Scott Burchill, Fairfax National Times, 30 June:
It is not a ”privilege” to talk to the US President with our troops at war.
The primary goal of the US lobby in Australia is to insulate the alliance from changes of government after elections and leadership movements within the major political parties. Bipartisan support for the US alliance cannot always be assumed, however, so strategies are devised to raise the strategic aspects of the relationship above the fray of domestic politics in both countries.
During the Second Gulf War, Washington’s boosters in the Australian media sought to quarantine the alliance from widespread public hostility to George Bush. So, Labor leader Mark Latham could get away with describing Bush as ”the most incompetent and dangerous president in living memory”. But his questioning in his diaries of the value of the alliance confirmed for Australia’s US lobby that he was unfit for high office.

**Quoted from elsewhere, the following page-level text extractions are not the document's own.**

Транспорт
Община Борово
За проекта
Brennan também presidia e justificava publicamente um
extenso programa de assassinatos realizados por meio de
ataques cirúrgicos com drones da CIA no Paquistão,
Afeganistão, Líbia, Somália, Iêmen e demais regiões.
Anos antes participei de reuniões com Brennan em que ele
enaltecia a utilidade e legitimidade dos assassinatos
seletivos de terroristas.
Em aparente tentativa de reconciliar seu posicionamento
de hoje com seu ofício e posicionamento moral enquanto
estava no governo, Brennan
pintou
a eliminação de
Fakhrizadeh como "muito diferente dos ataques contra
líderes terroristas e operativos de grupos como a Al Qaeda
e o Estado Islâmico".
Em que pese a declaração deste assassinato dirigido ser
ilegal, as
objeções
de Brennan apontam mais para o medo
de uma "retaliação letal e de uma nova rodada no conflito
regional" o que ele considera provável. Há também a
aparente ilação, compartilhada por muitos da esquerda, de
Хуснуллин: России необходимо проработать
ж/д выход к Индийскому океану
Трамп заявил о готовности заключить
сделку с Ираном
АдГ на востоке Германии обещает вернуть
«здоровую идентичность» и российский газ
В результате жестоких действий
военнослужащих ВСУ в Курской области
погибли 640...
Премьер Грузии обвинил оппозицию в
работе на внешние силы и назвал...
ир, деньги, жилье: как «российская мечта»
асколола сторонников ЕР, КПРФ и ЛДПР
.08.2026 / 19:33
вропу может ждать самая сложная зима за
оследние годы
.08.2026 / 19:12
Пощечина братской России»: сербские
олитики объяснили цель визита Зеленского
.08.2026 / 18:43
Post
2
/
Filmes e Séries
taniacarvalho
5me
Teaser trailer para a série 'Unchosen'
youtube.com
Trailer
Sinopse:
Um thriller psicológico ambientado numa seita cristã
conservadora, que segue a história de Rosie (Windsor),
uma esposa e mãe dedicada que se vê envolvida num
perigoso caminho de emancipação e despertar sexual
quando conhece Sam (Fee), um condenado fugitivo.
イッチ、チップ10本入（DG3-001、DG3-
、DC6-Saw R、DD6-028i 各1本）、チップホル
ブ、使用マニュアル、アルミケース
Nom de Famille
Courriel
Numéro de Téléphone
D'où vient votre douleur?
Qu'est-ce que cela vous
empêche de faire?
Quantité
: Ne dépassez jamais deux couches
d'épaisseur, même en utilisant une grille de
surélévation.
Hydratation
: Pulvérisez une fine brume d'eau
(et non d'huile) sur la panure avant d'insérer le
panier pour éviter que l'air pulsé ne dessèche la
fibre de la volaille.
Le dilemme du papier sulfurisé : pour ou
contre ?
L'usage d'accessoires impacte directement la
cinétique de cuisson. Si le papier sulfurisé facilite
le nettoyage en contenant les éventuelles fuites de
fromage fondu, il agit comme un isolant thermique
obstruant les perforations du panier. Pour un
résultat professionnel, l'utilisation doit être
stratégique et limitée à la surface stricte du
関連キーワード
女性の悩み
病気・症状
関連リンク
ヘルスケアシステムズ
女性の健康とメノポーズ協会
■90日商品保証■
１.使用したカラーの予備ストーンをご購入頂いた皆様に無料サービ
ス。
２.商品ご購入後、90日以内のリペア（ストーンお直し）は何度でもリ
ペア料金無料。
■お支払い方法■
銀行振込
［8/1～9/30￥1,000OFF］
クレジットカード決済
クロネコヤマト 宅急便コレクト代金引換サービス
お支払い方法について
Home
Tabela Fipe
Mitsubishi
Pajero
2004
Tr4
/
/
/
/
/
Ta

The Australian American Leadership Dialogue meets annually (alternately in the US and Australia). It’s an invitation-only bipartisan group of politicians, journalists, academics and businessmen who work to preserve and protect the bilateral relationship from criticism and challenges. Its deliberations are not made public.
One of the group’s primary aims is to socialise contemporary and future leaders into accepting the incontrovertible importance of the alliance. In the past week, the group has had good reason to believe that its investment in Julia Gillard – who has been attending its meetings for several years – has paid off.

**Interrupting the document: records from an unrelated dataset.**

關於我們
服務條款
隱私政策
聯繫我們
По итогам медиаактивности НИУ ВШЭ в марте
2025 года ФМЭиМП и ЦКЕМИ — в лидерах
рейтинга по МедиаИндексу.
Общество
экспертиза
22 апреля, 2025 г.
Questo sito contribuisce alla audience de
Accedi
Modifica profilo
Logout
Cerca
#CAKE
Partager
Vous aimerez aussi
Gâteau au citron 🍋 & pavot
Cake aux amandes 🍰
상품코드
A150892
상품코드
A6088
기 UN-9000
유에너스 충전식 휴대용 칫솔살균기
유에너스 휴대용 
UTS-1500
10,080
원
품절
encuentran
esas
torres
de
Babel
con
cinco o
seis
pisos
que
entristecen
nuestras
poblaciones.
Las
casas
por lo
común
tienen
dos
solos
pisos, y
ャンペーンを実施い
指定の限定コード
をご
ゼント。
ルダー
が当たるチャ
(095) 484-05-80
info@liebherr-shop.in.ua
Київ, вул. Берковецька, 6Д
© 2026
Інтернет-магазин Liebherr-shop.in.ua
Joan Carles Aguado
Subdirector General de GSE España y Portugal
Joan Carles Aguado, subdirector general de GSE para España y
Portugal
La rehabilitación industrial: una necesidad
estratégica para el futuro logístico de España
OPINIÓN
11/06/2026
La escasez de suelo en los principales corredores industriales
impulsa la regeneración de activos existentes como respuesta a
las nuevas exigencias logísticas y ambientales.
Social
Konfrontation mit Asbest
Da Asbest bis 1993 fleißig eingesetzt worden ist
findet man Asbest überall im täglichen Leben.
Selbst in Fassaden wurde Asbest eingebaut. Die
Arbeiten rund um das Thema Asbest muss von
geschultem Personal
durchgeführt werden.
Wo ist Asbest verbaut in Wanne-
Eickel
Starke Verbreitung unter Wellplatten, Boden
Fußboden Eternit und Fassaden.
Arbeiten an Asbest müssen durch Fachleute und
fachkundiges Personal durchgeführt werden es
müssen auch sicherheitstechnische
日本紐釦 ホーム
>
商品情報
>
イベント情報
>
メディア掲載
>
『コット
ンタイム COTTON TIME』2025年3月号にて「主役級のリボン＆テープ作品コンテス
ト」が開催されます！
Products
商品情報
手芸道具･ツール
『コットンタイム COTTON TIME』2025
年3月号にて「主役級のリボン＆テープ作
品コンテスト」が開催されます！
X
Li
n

In one of her first policy statements as Prime Minister, a remarkably obsequious Gillard told US President Barack Obama it was a ”great honour and privilege” just to talk to him. She then ”reassured” the President of her fidelity to the alliance, and gave him Australia’s continuing support for the military campaign in Afghanistan. Kevin Rudd may be gone, but his approach to the longest war in Australia’s history would not be changed by his successor.

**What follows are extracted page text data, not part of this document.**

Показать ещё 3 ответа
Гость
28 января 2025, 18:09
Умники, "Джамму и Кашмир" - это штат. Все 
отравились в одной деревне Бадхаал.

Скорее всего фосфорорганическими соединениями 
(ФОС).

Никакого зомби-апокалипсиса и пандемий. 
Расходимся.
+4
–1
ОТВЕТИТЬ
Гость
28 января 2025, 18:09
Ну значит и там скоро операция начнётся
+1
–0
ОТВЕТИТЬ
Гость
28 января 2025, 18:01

To say that the conversation Gillard had with Obama was a missed opportunity does not fully capture the folly of her first foreign policy utterance as Prime Minister.
Three points stand out.
First, popular support in Australia for the Afghan war has collapsed. Depending on which poll you read, either 54 per cent (Lowy) or 61 per cent (Essential Media) of the population oppose continuing military involvement in Afghanistan and want Australian troops withdrawn.
These views have no representation in the lower house of the Federal Parliament. They are not even considered by the new Prime Minister to be a factor that qualifies Australia’s participation in the war. Gillard’s reflexive support may reassure Washington that she is ”sound” on national security – that the ”informal bar” on someone from the Left becoming Prime Minister could be lifted, to quote one lobbyist. However, it fundamentally betrays the wishes of the people she now represents.
In response to findings that 55 per cent of Australians are not confident that Australia has clear aims in Afghanistan (Lowy poll), former Labor senator Stephen Loosley reportedly said that ”as long as [there is] bipartisan support for [Australia’s] Afghanistan contribution in Canberra, declining popular support for Afghan conflict is not an issue”.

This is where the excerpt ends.